Without a Net
As dot-coms die, the dream of buying a TriBeCa loft with IPO winnings (while you're still young enough to enjoy it) may be over as well.
Small World Media laid off a third of its staff last month, but CEO Mark Jacobstein, 30, is still decorating the 1,700-square-foot SoHo loft he bought this summer. "I'm having a lot of fun with it," he says, describing the willfully kitsch style that could come to be known as Late Dot-Com Baroque. "It's colorful."
Jacobstein made it in under the wire, but the dot-com dream -- that you could be rich so young that you could still be cool -- is in decline. "It's not such a hot topic of conversation now, everyone getting a fabulous apartment," says Courtney Pulitzer, who throws Web-business networking parties. "Gone are the days of the gold rush -- the feeling is that the land's divided now. You might work for a great landowner, but you're not going to be one."
"It's the same story with all my dot-com buyers," says Corcoran's Kai Wittmann. "They hated to take their money out of their expanding portfolios earlier in the year, and now they have none left! Their formerly urgent searches are on indefinite hold as they hunker down in their overpriced rentals or undersize 'starter' apartments." Broker Jerry Minsky says that dot-commers "jacked up the prices tremendously." Then, "after the Nasdaq fell, these guys were nowhere to be found."
"The dot-commers sort of fueled the bidding wars six months ago," says Corcoran COO Scott Durkin. But though the bidding is less intense, the market for downtown lofts isn't exactly tanking. As for the dot-commers, "I don't think we ever had that many to begin with," says Stribling Marketing Associates' Christopher Wilson.
Not everyone will be sorry to see them go. "A lot of the co-op boards I deal with never liked them," says Gumley Haft Kleier president Michele Kleier. "It's fresh-off-the-printing-press money."

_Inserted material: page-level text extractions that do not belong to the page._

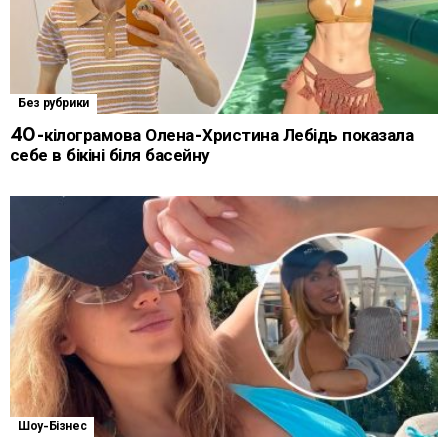
Без рубрики
40-кілограмова Олена-Христина Лебідь показала
себе в бікіні біля басейну
Шоу-Бізнес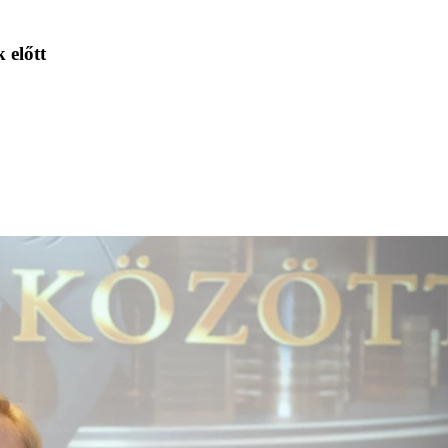
 előtt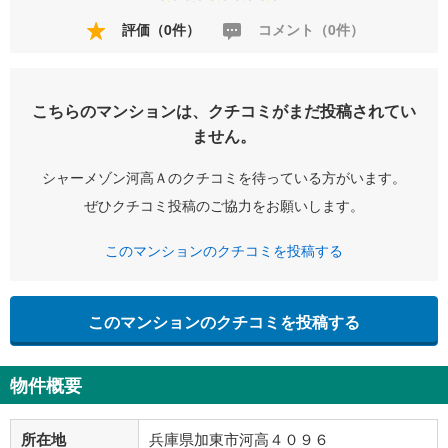
評価（0件）
コメント（0件）
こちらのマンションは、クチコミがまだ投稿されてい
ません。
シャーメゾン河高Ａのクチコミを待っている方がいます。
ぜひクチコミ投稿のご協力をお願いします。
このマンションのクチコミを投稿する
このマンションのクチコミを投稿する
物件概要
所在地
兵庫県加東市河高４０９６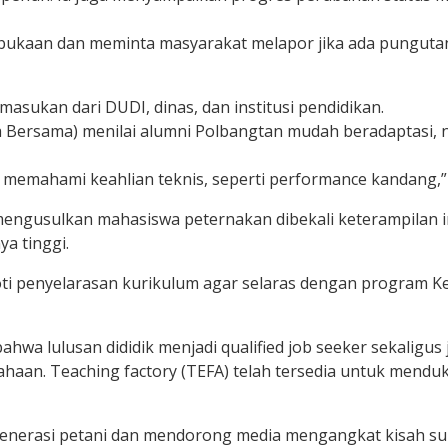
ukaan dan meminta masyarakat melapor jika ada pungutan 
masukan dari DUDI, dinas, dan institusi pendidikan.
a Bersama) menilai alumni Polbangtan mudah beradaptasi,
emahami keahlian teknis, seperti performance kandang,” 
engusulkan mahasiswa peternakan dibekali keterampilan 
a tinggi.
oti penyelarasan kurikulum agar selaras dengan program 
wa lulusan dididik menjadi qualified job seeker sekaligus 
ahaan. Teaching factory (TEFA) telah tersedia untuk mendu
generasi petani dan mendorong media mengangkat kisah su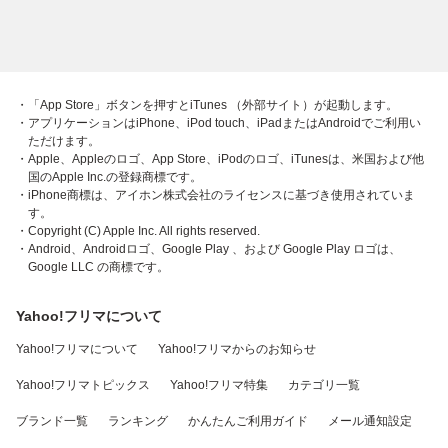
・「App Store」ボタンを押すとiTunes （外部サイト）が起動します。
・アプリケーションはiPhone、iPod touch、iPadまたはAndroidでご利用い
ただけます。
・Apple、Appleのロゴ、App Store、iPodのロゴ、iTunesは、米国および他
国のApple Inc.の登録商標です。
・iPhone商標は、アイホン株式会社のライセンスに基づき使用されていま
す。
・Copyright (C) Apple Inc. All rights reserved.
・Android、Androidロゴ、Google Play 、および Google Play ロゴは、
Google LLC の商標です。
Yahoo!フリマについて
Yahoo!フリマについて
Yahoo!フリマからのお知らせ
Yahoo!フリマトピックス
Yahoo!フリマ特集
カテゴリ一覧
ブランド一覧
ランキング
かんたんご利用ガイド
メール通知設定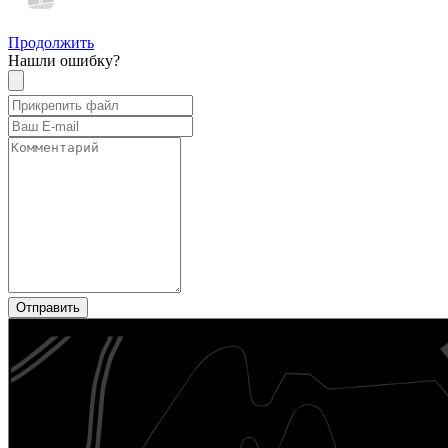
Продолжить
Нашли ошибку?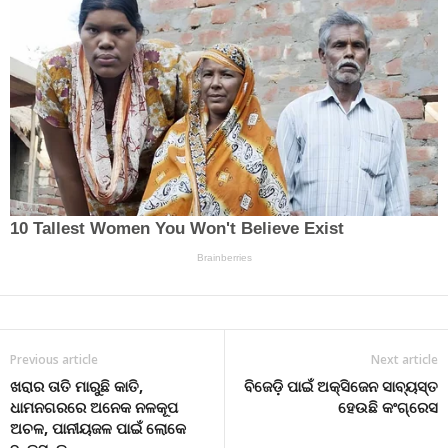
Previous article
Next article
ଖରାର ତାତି ମାରୁଛି କାତି,
ବିଜେଡ଼ି ପାଇଁ ଅକ୍ସିଜେନ ସାବ୍ୟସ୍ତ
ଧାମନଗରରେ ଅନେକ ନଳକୂପ
ହେଉଛି କଂଗ୍ରେସ
ଅଚଳ, ପାନୀୟଜଳ ପାଇଁ ଲୋକେ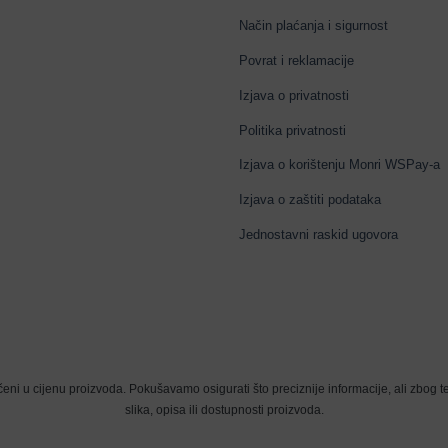
Način plaćanja i sigurnost
Povrat i reklamacije
Izjava o privatnosti
Politika privatnosti
Izjava o korištenju Monri WSPay-a
Izjava o zaštiti podataka
Jednostavni raskid ugovora
eni u cijenu proizvoda. Pokušavamo osigurati što preciznije informacije, ali zbog
slika, opisa ili dostupnosti proizvoda.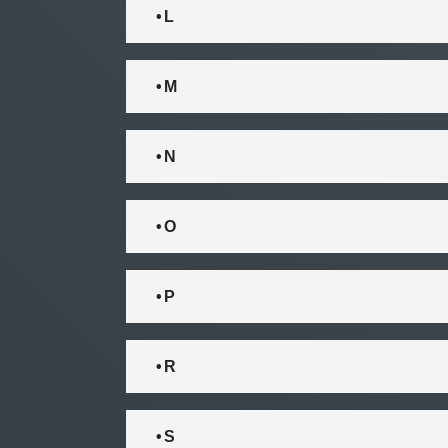
• L
• M
• N
• O
• P
• R
• S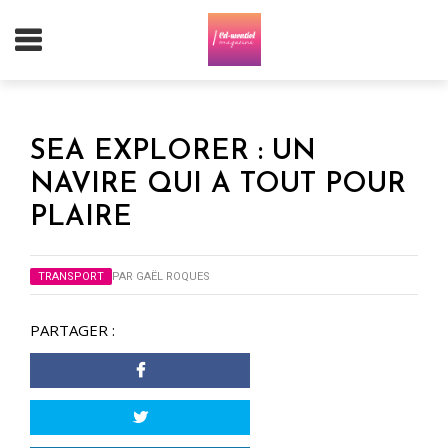
SEA EXPLORER : UN
NAVIRE QUI A TOUT POUR
PLAIRE
TRANSPORT
PAR
GAËL ROQUES
PARTAGER :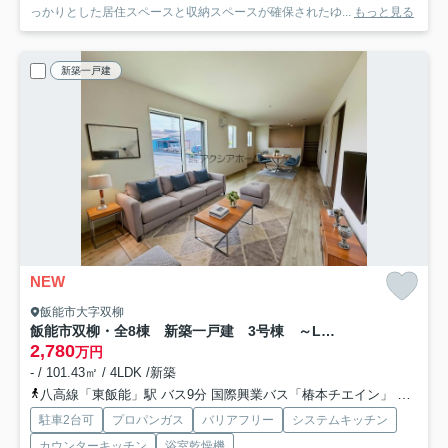
っかりとした居住スペースと収納スペースが確保されたゆ...
もっと見る
新築一戸建
NEW
飯能市大字双柳
飯能市双柳・全8棟 新築一戸建 3号棟 ～LDK21.3帖～
2,780
万円
- / 101.43㎡ / 4LDK /新築
八高線「東飯能」駅 バス9分 国際興業バス「椿本チエイン」 停歩3分
駐車2台可
プロパンガス
バリアフリー
システムキッチン
カウンターキッチン
浴室乾燥機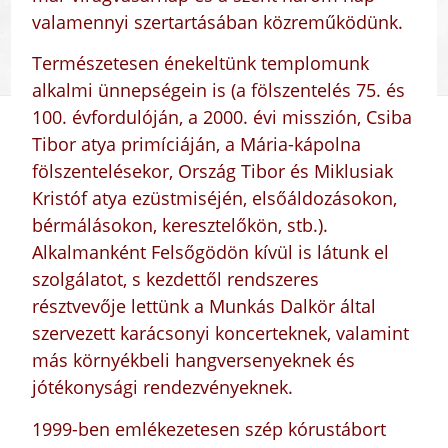
valamennyi szertartásában közreműködünk.
Természetesen énekeltünk templomunk
alkalmi ünnepségein is (a fölszentelés 75. és
100. évfordulóján, a 2000. évi misszión, Csiba
Tibor atya primíciáján, a Mária-kápolna
fölszentelésekor, Ország Tibor és Miklusiak
Kristóf atya ezüstmiséjén, elsőáldozásokon,
bérmálásokon, keresztelőkön, stb.).
Alkalmanként Felsőgödön kívül is látunk el
szolgálatot, s kezdettől rendszeres
résztvevője lettünk a Munkás Dalkör által
szervezett karácsonyi koncerteknek, valamint
más környékbeli hangversenyeknek és
jótékonysági rendezvényeknek.
1999-ben emlékezetesen szép kórustábort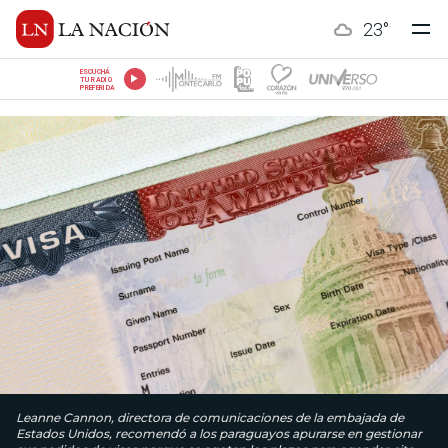
23
°
ESCUCHÁ
TU RADIO
PREFERIDA
Leanne Cannon, directora de comunicaciones de la embajada de
Estados Unidos, recomendó a los paraguayos apurarse en gestionar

Many believe that the potential for decline is greater in rentals. "The rental market is down, and that's more the dot-com market," notes Bellmarc principal Neil Binder. "They're people who have limited cash and big incomes." Or maybe not: Corcoran says it has seen former dot-commers applying for jobs selling real estate.
On the Move
Tyler sells home-runway
Fashion designer Richard Tyler just sold his plus-size mansion at 19 Gramercy Park South for almost $17 million. Built by a prominent Whig politician in 1845, it was owned by the Stuyvesant Fish family and, later, the legendary flack Ben Sonnenberg, who combined it with the six-story apartment building next door. Tyler and his wife, Lisa Trafficante, bought it in 1995 for $3.5 million and renovated it, turning the ballroom into a white space he used for shows. They put it on the market for $18 million in February with Douglas Elliman broker Leslie Mason. They were in contract to buy a $7.75 million house at 727 Washington Street with a retractable roof and a glass-bottomed reflecting pool that allows light into a loft space that Tyler could use for shows. "I'm still hoping he's buying it," says its broker, Corcoran's Wendy Sarasohn.
Upper West Side
330 West 87th Street
6-bed, 5-bath, 5,000-square-foot townhouse. Ask: $4.295 million. Sell: $4.1 million. Two weeks on market.

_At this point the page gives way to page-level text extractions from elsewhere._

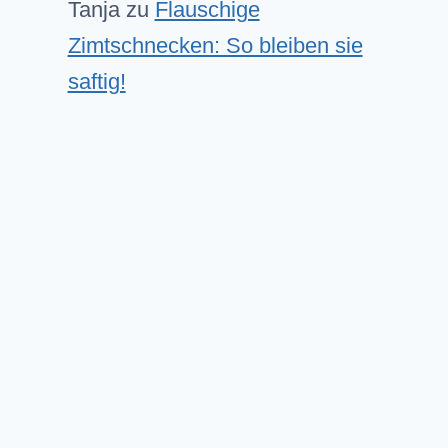
Tanja
zu
Flauschige
Zimtschnecken: So bleiben sie
saftig!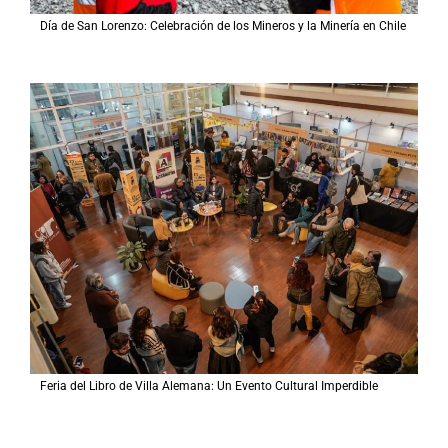
Día de San Lorenzo: Celebración de los Mineros y la Minería en Chile
Feria del Libro de Villa Alemana: Un Evento Cultural Imperdible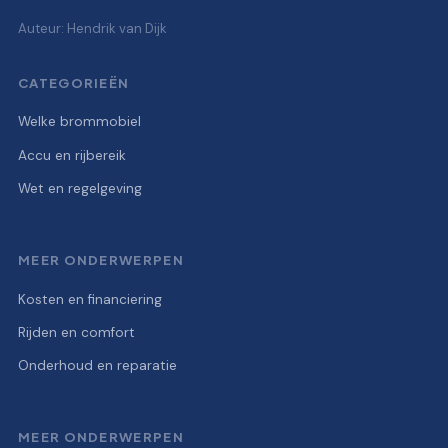
Auteur: Hendrik van Dijk
CATEGORIEËN
Welke brommobiel
Accu en rijbereik
Wet en regelgeving
MEER ONDERWERPEN
Kosten en financiering
Rijden en comfort
Onderhoud en reparatie
MEER ONDERWERPEN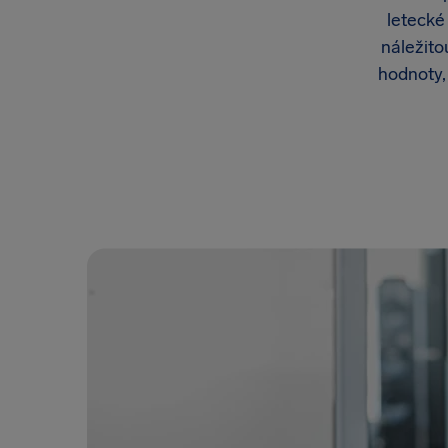
letecké
náležito
hodnoty, 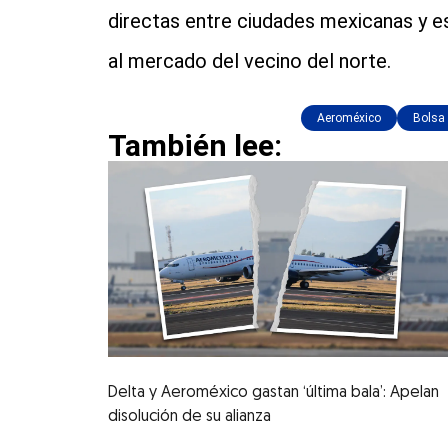
directas entre ciudades mexicanas y e
al mercado del vecino del norte.
Aeroméxico
Bolsa
También lee:
Delta y Aeroméxico gastan ‘última bala’: Apelan
disolución de su alianza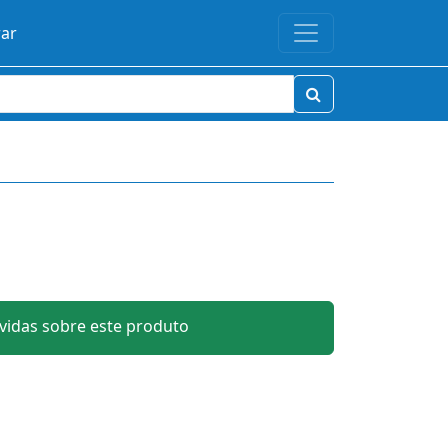
rar
idas sobre este produto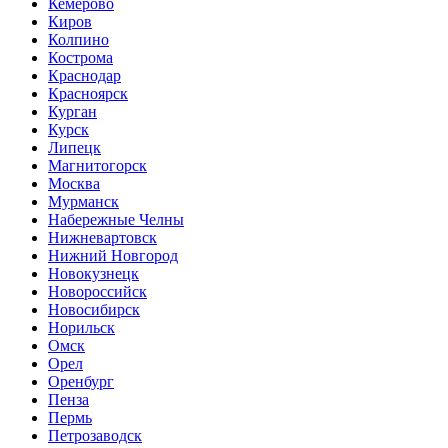
Кемерово
Киров
Колпино
Кострома
Краснодар
Красноярск
Курган
Курск
Липецк
Магнитогорск
Москва
Мурманск
Набережные Челны
Нижневартовск
Нижний Новгород
Новокузнецк
Новороссийск
Новосибирск
Норильск
Омск
Орел
Оренбург
Пенза
Пермь
Петрозаводск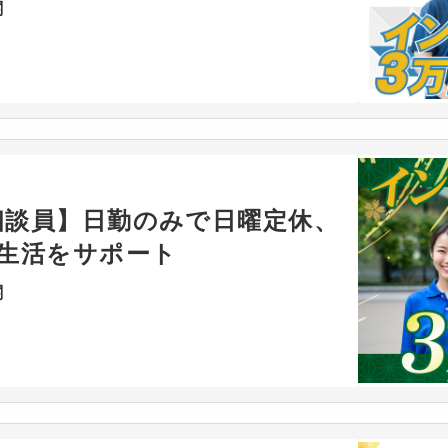
関
相談員】日勤のみで日曜定休、
の生活をサポート
関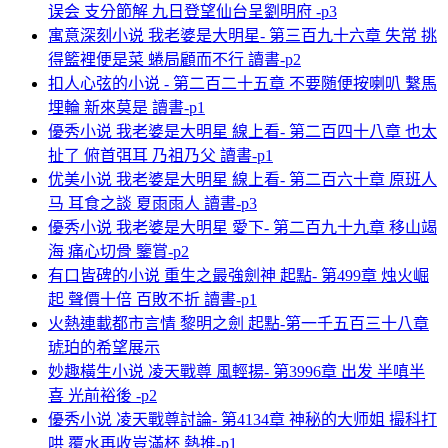
误会 支分節解 九日登望仙台呈劉明府 -p3
寓意深刻小说 我老婆是大明星- 第三百九十六章 失常 挑
得籃裡便是菜 蜷局顧而不行 讀書-p2
扣人心弦的小说 - 第二百二十五章 不要随便按喇叭 繫馬
埋輪 新來莫是 讀書-p1
優秀小说 我老婆是大明星 線上看- 第二百四十八章 也太
扯了 俯首弭耳 乃祖乃父 讀書-p1
优美小说 我老婆是大明星 線上看- 第二百六十章 原班人
马 耳食之談 夏雨雨人 讀書-p3
優秀小说 我老婆是大明星 愛下- 第二百九十九章 移山竭
海 痛心切骨 鑒賞-p2
有口皆碑的小说 重生之最強劍神 起點- 第499章 烛火崛
起 聲價十倍 百敗不折 讀書-p1
火熱連載都市言情 黎明之劍 起點-第一千五百三十八章
琥珀的希望展示
妙趣橫生小说 凌天戰尊 風輕揚- 第3996章 出发 半嗔半
喜 光前裕後 -p2
優秀小说 凌天戰尊討論- 第4134章 神秘的大师姐 撮科打
哄 覆水再收豈滿杯 熱推-p1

"They didn't want to do a lick of work," says Corcoran's Anne Snee of her buyer, a lawyer and his family who were willing to pay accordingly. That worked out nicely, since this twenty-foot-wide Victorian had just been thoroughly restored (new kitchen, plumbing, A/C, wiring for high-speed Internet) by a woman who gentrifies down-at-the-heels houses. She was represented by Corcoran's Alan Berger. "It was a multi-unit before," notes Snee, distastefully.
Lower East Side
477 FDR Drive
3-bed, 2-bath, 1,820-square-foot co-op. Ask: $699,000. Sell: $680,000. Maintenance: $925. Seven weeks on market.
Slowly, the East River Houses, a 4,500-apartment complex of brick high-rises built by unions after World War II as a workers' Utopia, are being repopulated by bourgeois bargain-hunters. For years, owners had to sell their homes back to the co-op for the same price they'd paid for them. That socialistic requirement was relegated to the dustbin this summer, and the co-op hired Halstead's Steven Reisman and Myrna Reisman-Moreno to market the units. The brother-sister duo just sold this combined apartment, which has a 40-foot balcony, through a newspaper ad. The family who bought it had been cramped in east midtown.